原作アプリでは,小料理屋の娘であるヒロインが,弟の身代わりとなり毒味役として戦国武将の城に上がり,名だたる武将達と出会い,絆を深めていく物語が描かれるが,今回の舞台は,ヒロインが一時的に実家の小料理屋に戻り,そこに彼女に会いたい武将達が次々と訪ねてくるところからストーリーが始まる。
ちなみに,織田信長を筆頭に,見た目も性格も原作アプリ通りの計13名の戦国武将が登場する今回の舞台,彼らからの愛を一身に受けるヒロイン役は舞台を見に来た観客という設定だ。
そんな中,弥彦が大声を上げながら書き置きを持ってやってくる。なんとヒロインは,病床の母のため,どんな病も直せるという薬草を求めて,狼の化け物・人狼が生息する島へ1人で向かってしまったようだ。武将達は互いに牽制しながらも全員でヒロインを追いかける。人狼と戦う殺陣のシーンは前半の見せ場だ。
人狼を倒しきり,ヒロインを見つけた武将達。だが一足遅く,彼女は狼の化け物の手にかかり長い眠りに陥ってしまっていた。武将達を追いかけて現れたザビエールが言うには,島にいるすべての人狼を退治し,とある薬を飲ませれば彼女を助けられるという。しかし,倒しきったと思っていた人狼が,島にいる3人の武将達に憑依されていることが分かる。ここから武将達による人狼ゲームに突入する。
ここからは台本なし。キャスト達はアドリブでそれぞれの役を演じながら実際に人狼ゲームをプレイして,3人の人狼を探していく。すべては愛するヒロインのために!
そうやって段々とフルイに掛けていき,昼の討論で3人の人狼を見つけ出せれば人間の勝ち,人間の数が生存する人狼の数と同じか,それ以下にまで減ってしまったら人狼の勝ちだ。

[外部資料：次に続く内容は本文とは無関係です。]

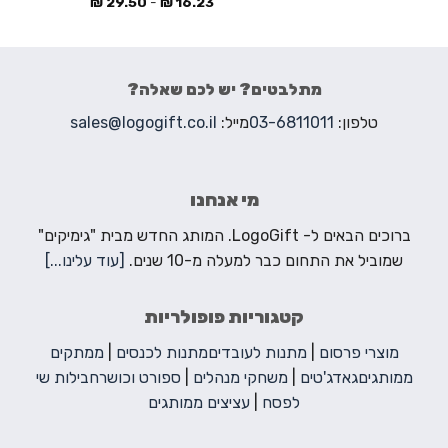
₪
29.50
-
₪
16.23
מתלבטים? יש לכם שאלה?
טלפון:
03-6811011
מייל:
sales@logogift.co.il
מי אנחנו
ברוכים הבאים ל- LogoGift. המותג החדש מבית "גימיקים"
שמוביל את התחום כבר למעלה מ-10 שנים.
[עוד עלינו...]
קטגוריות פופולריות
מוצרי פרסום
|
מתנות לעובדים
מתנות לכנסים
|
ממתקים
ממותגים
גאדג'טים
|
משחקי מנהלים
|
ספורט וכושר
חבילות שי
לפסח
|
עציצים ממותגים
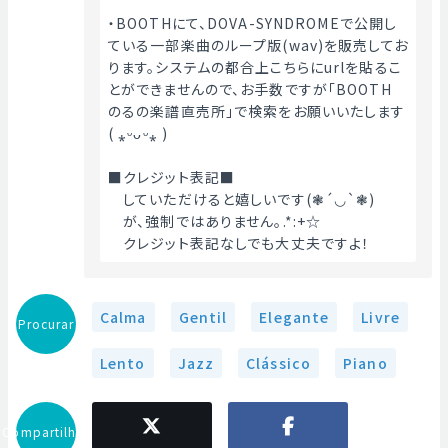
・BOOTHにて、DOVA-SYNDROMEで公開し
ている一部楽曲のループ版(wav)を販売してお
ります。システムの都合上こちらにurlを貼るこ
とができませんので、お手数ですが「BOOTH　
のるの楽譜直売所」で検索をお願いいたします
( ⁎ᵕᴗᵕ⁎ )
■クレジット表記■
　していただけると嬉しいです(❃´◡`❃)
　が、強制ではありません｡.*:+☆
　クレジット表記なしでも大丈夫ですよ！ 
Calma
Gentil
Elegante
Livre
Procurar
Lento
Jazz
Clássico
Piano
Compartilhar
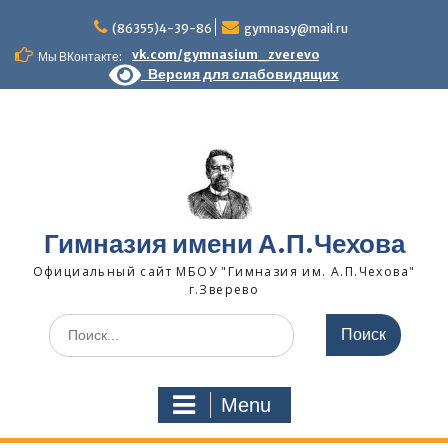
Skip
to
(86355)4-39-86
gymnasy@mail.ru
content
vk.com/gymnasium_zverevo
Мы ВКонтакте:
Версия для слабовидящих
Гимназия имени А.П.Чехова
Официальный сайт МБОУ "Гимназия им. А.П.Чехова"
г.Зверево
Search
for:
Menu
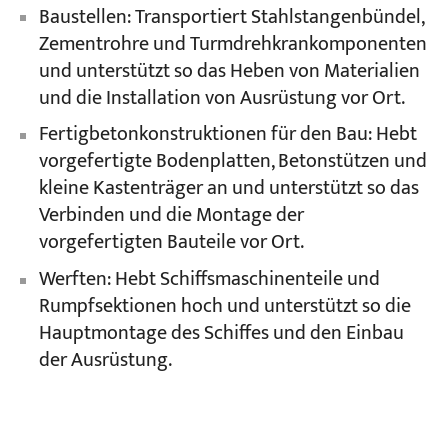
Baustellen: Transportiert Stahlstangenbündel,
Zementrohre und Turmdrehkrankomponenten
und unterstützt so das Heben von Materialien
und die Installation von Ausrüstung vor Ort.
Fertigbetonkonstruktionen für den Bau: Hebt
vorgefertigte Bodenplatten, Betonstützen und
kleine Kastenträger an und unterstützt so das
Verbinden und die Montage der
vorgefertigten Bauteile vor Ort.
Werften: Hebt Schiffsmaschinenteile und
Rumpfsektionen hoch und unterstützt so die
Hauptmontage des Schiffes und den Einbau
der Ausrüstung.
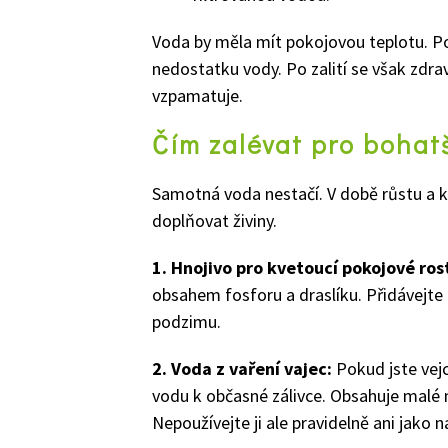
Voda by měla mít pokojovou teplotu. P
nedostatku vody. Po zalití se však zdr
vzpamatuje.
Čím zalévat pro bohatš
Samotná voda nestačí. V době růstu a k
doplňovat živiny.
1. Hnojivo pro kvetoucí pokojové ros
obsahem fosforu a draslíku. Přidávejte 
podzimu.
2. Voda z vaření vajec:
Pokud jste vejc
vodu k občasné zálivce. Obsahuje malé 
Nepoužívejte ji ale pravidelně ani jako 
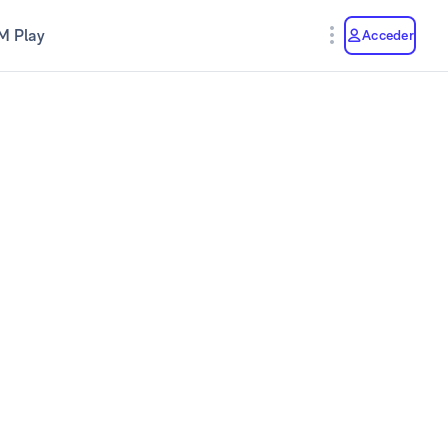
M Play
Acceder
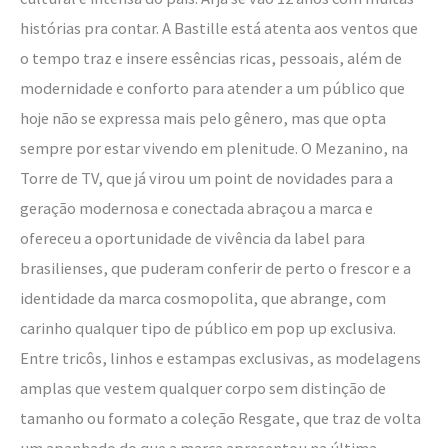
histórias pra contar. A Bastille está atenta aos ventos que
o tempo traz e insere essências ricas, pessoais, além de
modernidade e conforto para atender a um público que
hoje não se expressa mais pelo gênero, mas que opta
sempre por estar vivendo em plenitude. O Mezanino, na
Torre de TV, que já virou um point de novidades para a
geração modernosa e conectada abraçou a marca e
ofereceu a oportunidade de vivência da label para
brasilienses, que puderam conferir de perto o frescor e a
identidade da marca cosmopolita, que abrange, com
carinho qualquer tipo de público em pop up exclusiva.
Entre tricôs, linhos e estampas exclusivas, as modelagens
amplas que vestem qualquer corpo sem distinção de
tamanho ou formato a coleção Resgate, que traz de volta
um apanhado do que a marca apresentou na última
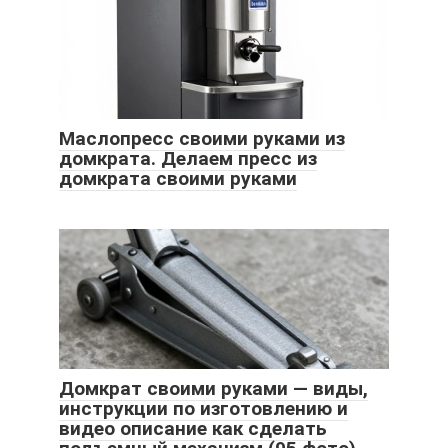
Маслопресс своими руками из
домкрата. Делаем пресс из
домкрата своими руками
Домкрат своими руками — виды,
инструкции по изготовлению и
видео описание как сделать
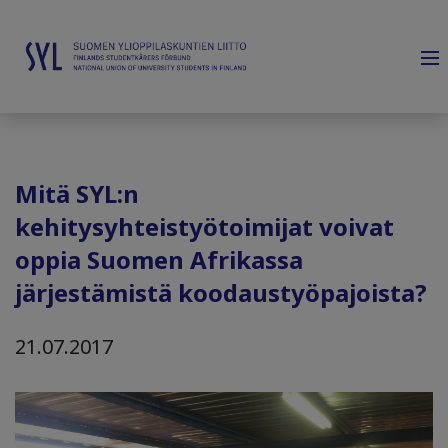
Mitä SYL:n
kehitysyhteistyötoimijat voivat
oppia Suomen Afrikassa
järjestämistä koodaustyöpajoista?
21.07.2017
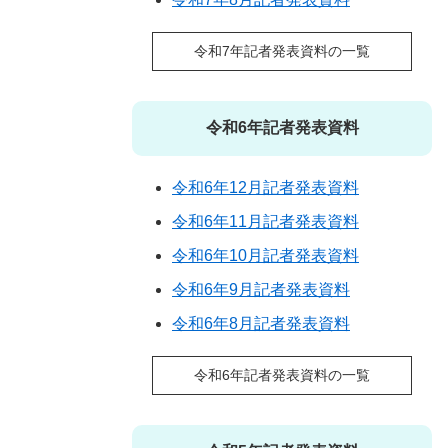
令和7年記者発表資料の一覧
令和6年記者発表資料
令和6年12月記者発表資料
令和6年11月記者発表資料
令和6年10月記者発表資料
令和6年9月記者発表資料
令和6年8月記者発表資料
令和6年記者発表資料の一覧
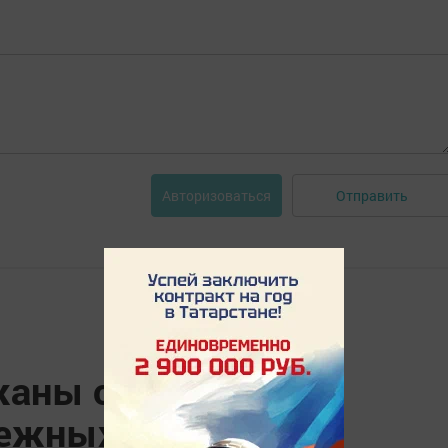
Отправить
Авторизоваться
жаны сбытчики
ежных купюр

これだけだと人狼有利だが,人間の中にも特殊な能力を持つ役割の者が4人いる。
■「予言者」:討論後の夜の時間に,1人を選び人狼かそうでないかを見抜ける。また,ゲーム開始時点で1人だけ人狼でない人を知っている
■「霊媒師」:夜の時間にその日追放された人が人間か人狼か知ることができる
■「狩人」:人知れず毎晩誰か1人を守ることができる。選んだ対象が人狼に狙われた場合,襲撃を阻止できる。二晩続けて同じ人を守ることはできない
■「狂陣」:人狼に味方する人間,つまり裏切り者。特殊な力はないが,嘘をついて討論をかき乱す
毎公演,開演直前にくじ引きで人狼ゲームの役割を決めるため,すべての公演で内容やエンディングが変わるのもこの舞台の面白いところ。ちなみに,今回のゲネプロでは,前田慶次と前田利家の2人が予言者,明智光秀と伊達政宗,片倉小十郎の3人が霊媒師と名乗り出る波乱の展開だった。実は人狼だった小十郎と慶次は順番に追放されていったが,最後の1人と裏切り者である狂人を残したまま,ステージ上の人間はどんどん数を減らしていった。残り4人になったところで,序盤から討論のまとめ役をしていた上杉謙信(人狼)と,実は狂人だった光秀がその正体を表した。人間側で残ったのは織田信長と真田幸村だ。ここからはホントにアドリブなのかと思うほどかなりドラマチックだった。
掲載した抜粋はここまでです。